Triangle rouge
Le triangle rouge est un symbole portant diverses significations ou revendications, politiques ou sociales.
Symbole de revendications ouvrières au XIXes, marque associée aux prisonniers politiques des camps de concentration nazis puis, dans les années 1990, symbole de la résistance au fascisme ou de mouvements antifascistes, il est utilisé à partir de 2023 par les soutiens au peuple palestinien de la bande de Gaza à l'occasion la Guerre Israël-Hamas.
Revendication ouvrière
[modifier | modifier le code]Le triangle de cuir rouge a été adopté le à Paris au cours des luttes ouvrières pour que le manifestant puisse se distinguer de l'homme de la rue[1]. L'insigne symbolise la revendication ouvrière de la journée de huit heures de travail maximum, ce qui réservait 8 heures de sommeil et 8 heures de loisir. L'inscription « 1er Mai, 8 heures de travail » était cousue sur le triangle pour la manifestation[2].
Camps de concentration nazis
[modifier | modifier le code]Le triangle rouge est utilisé à partir de 1937/1938 par le Troisième Reich[3] dans le système de marquage des prisonniers et déportés dans les camps de concentration nazis pour distinguer les prisonniers politiques[4].

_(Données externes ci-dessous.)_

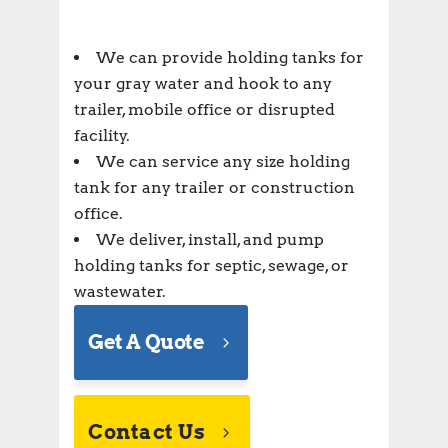
We can provide holding tanks for
your gray water and hook to any
trailer, mobile office or disrupted
facility.
We can service any size holding
tank for any trailer or construction
office.
We deliver, install, and pump
holding tanks for septic, sewage, or
wastewater.
Get A Quote
Contact Us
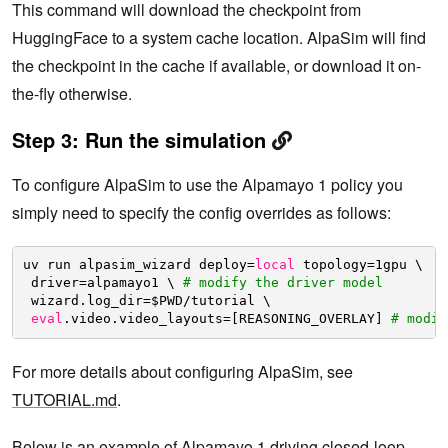
This command will download the checkpoint from
HuggingFace to a system cache location. AlpaSim will find
the checkpoint in the cache if available, or download it on-
the-fly otherwise.
Step 3: Run the simulation
To configure AlpaSim to use the Alpamayo 1 policy you
simply need to specify the config overrides as follows:
uv run alpasim_wizard deploy=
local
topology=1gpu \
driver=alpamayo1 \ 
# modify the driver model
wizard.log_dir=$PWD
/tutorial
\
eval
.video.video_layouts=[REASONING_OVERLAY] 
# modif
For more details about configuring AlpaSim, see
TUTORIAL.md
.
Below is an example of Alpamayo 1 driving closed-loop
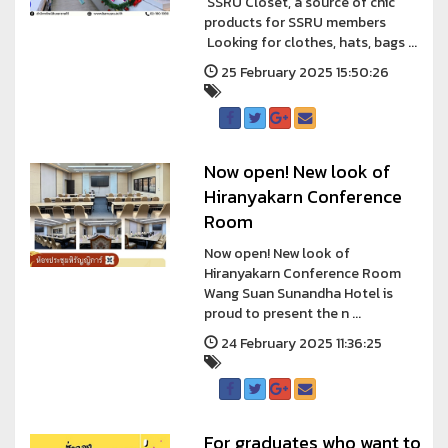
SSRU Closet, a source of chic
products for SSRU members
Looking for clothes, hats, bags ...
25 February 2025 15:50:26
Now open! New look of
Hiranyakarn Conference
Room
Now open! New look of
Hiranyakarn Conference Room
Wang Suan Sunandha Hotel is
proud to present the n ...
24 February 2025 11:36:25
For graduates who want to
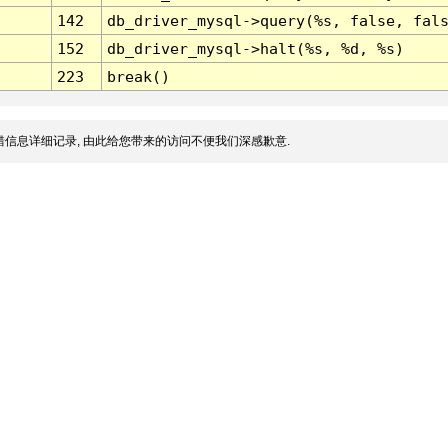
142
db_driver_mysql->query(%s, false, fal
152
db_driver_mysql->halt(%s, %d, %s)
223
break()
信息详细记录, 由此给您带来的访问不便我们深感歉意.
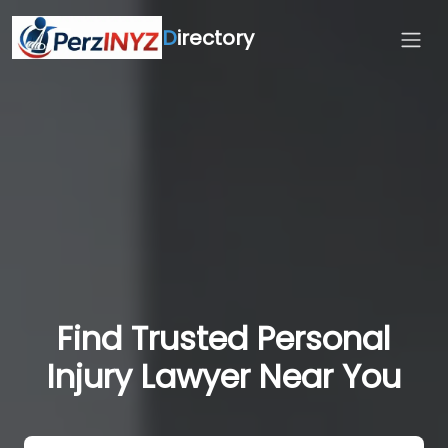
D
irectory
Find Trusted Personal
Injury Lawyer Near You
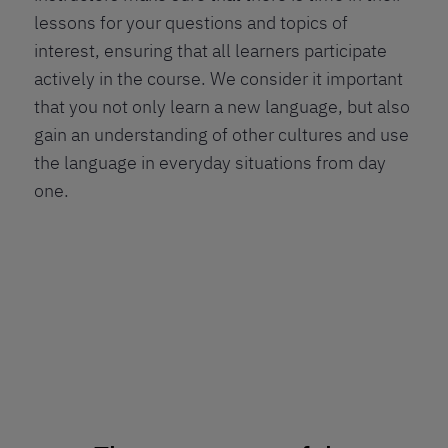
lessons for your questions and topics of
interest, ensuring that all learners participate
actively in the course. We consider it important
that you not only learn a new language, but also
gain an understanding of other cultures and use
the language in everyday situations from day
one.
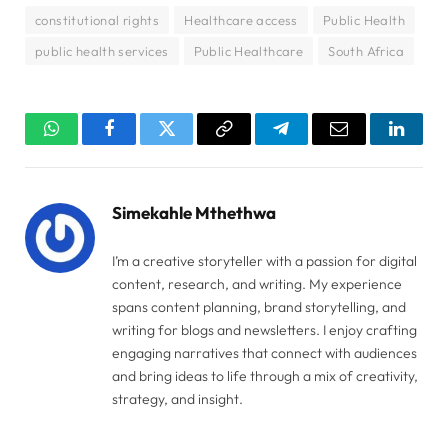
constitutional rights
Healthcare access
Public Health
public health services
Public Healthcare
South Africa
WhatsApp
Facebook
Twitter
Copy
Telegram
Email
Linked
Link
Simekahle Mthethwa
I’m a creative storyteller with a passion for digital
content, research, and writing. My experience
spans content planning, brand storytelling, and
writing for blogs and newsletters. I enjoy crafting
engaging narratives that connect with audiences
and bring ideas to life through a mix of creativity,
strategy, and insight.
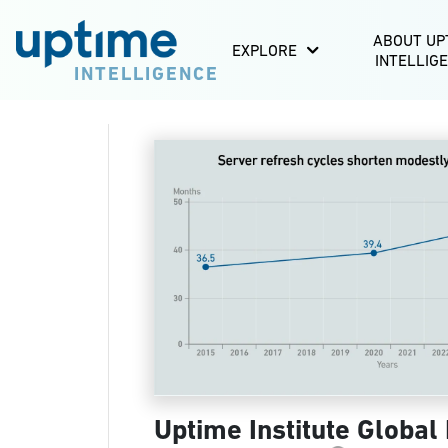
ABOUT UP
EXPLORE
INTELLIG
INTELLIGENCE
Uptime Institute Global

Au cours de ce conflit, le régime nazi enferme, déporte ou extermine les opposants politiques directs ainsi que certains types d'individus qui refusent ou ne correspondent pas à leurs « valeurs ». Pour les différencier, les gestionnaires des camps nazis font porter des signes distinctifs sous forme de triangles pour catégoriser les types de détenus : rouge pour les prisonniers politiques, vert pour les « criminels », noir pour les « asociaux », pourpre pour les Témoins de Jéhovah et membres hostiles du clergé, bleu pour les émigrants allemands rapatriés et les apatrides, brun pour les Tsiganes et rose pour les homosexuels mâles[3]. Les juifs pouvaient porter n'importe lequel de ces triangles en outre d'un triangle jaune de manière à former une étoile de David[5].
Dans ce système, le triangle rouge était la marque des individus considérés comme ennemis politiques par Troisième Reich. La classification dans cette catégorie était souvent basée sur des critères assez vagues, dans la mesure où les détenus provenaient de différents pays, de milieux sociaux variés et avaient des orientations politiques diverses, souvent sans aucun lien avec une quelconque activité antifasciste[6] : communistes, résistants, intellectuels, objecteurs de conscience...
Pour les détenus organisés selon leur affiliation politique, le triangle rouge aidait à préserver leur identité d'avant le camp et à promouvoir la solidarité au sein du groupe[7]. Cependant, dans l'environnement brutal des camps, les prisonniers porteurs dudit triangle mais sans affiliation politique, ou refusant de coopérer avec les groupes organisés, pouvaient se trouver ostracisés[7].
Dans certains cas, le triangle rouge pouvait être surchargé par la première lettre du pays d'origine (en allemand) du déporté : par exemple le « F » correspondait à la France (Frankreich) et le « S » à Espagne (Spanien).
Anti-fascisme
[modifier | modifier le code]En souvenir des déportés politiques victimes du fascisme qui portaient le triangle rouge, les militants anti-fascistes se sont approprié ce symbole pour en faire celui de la résistance aux idées d'extrême droite, notamment en Belgique et en France. Il est arboré par des membres et des militants d'organisations anti-racistes, anti-fascistes et de partis politiques de diverses tendances[8].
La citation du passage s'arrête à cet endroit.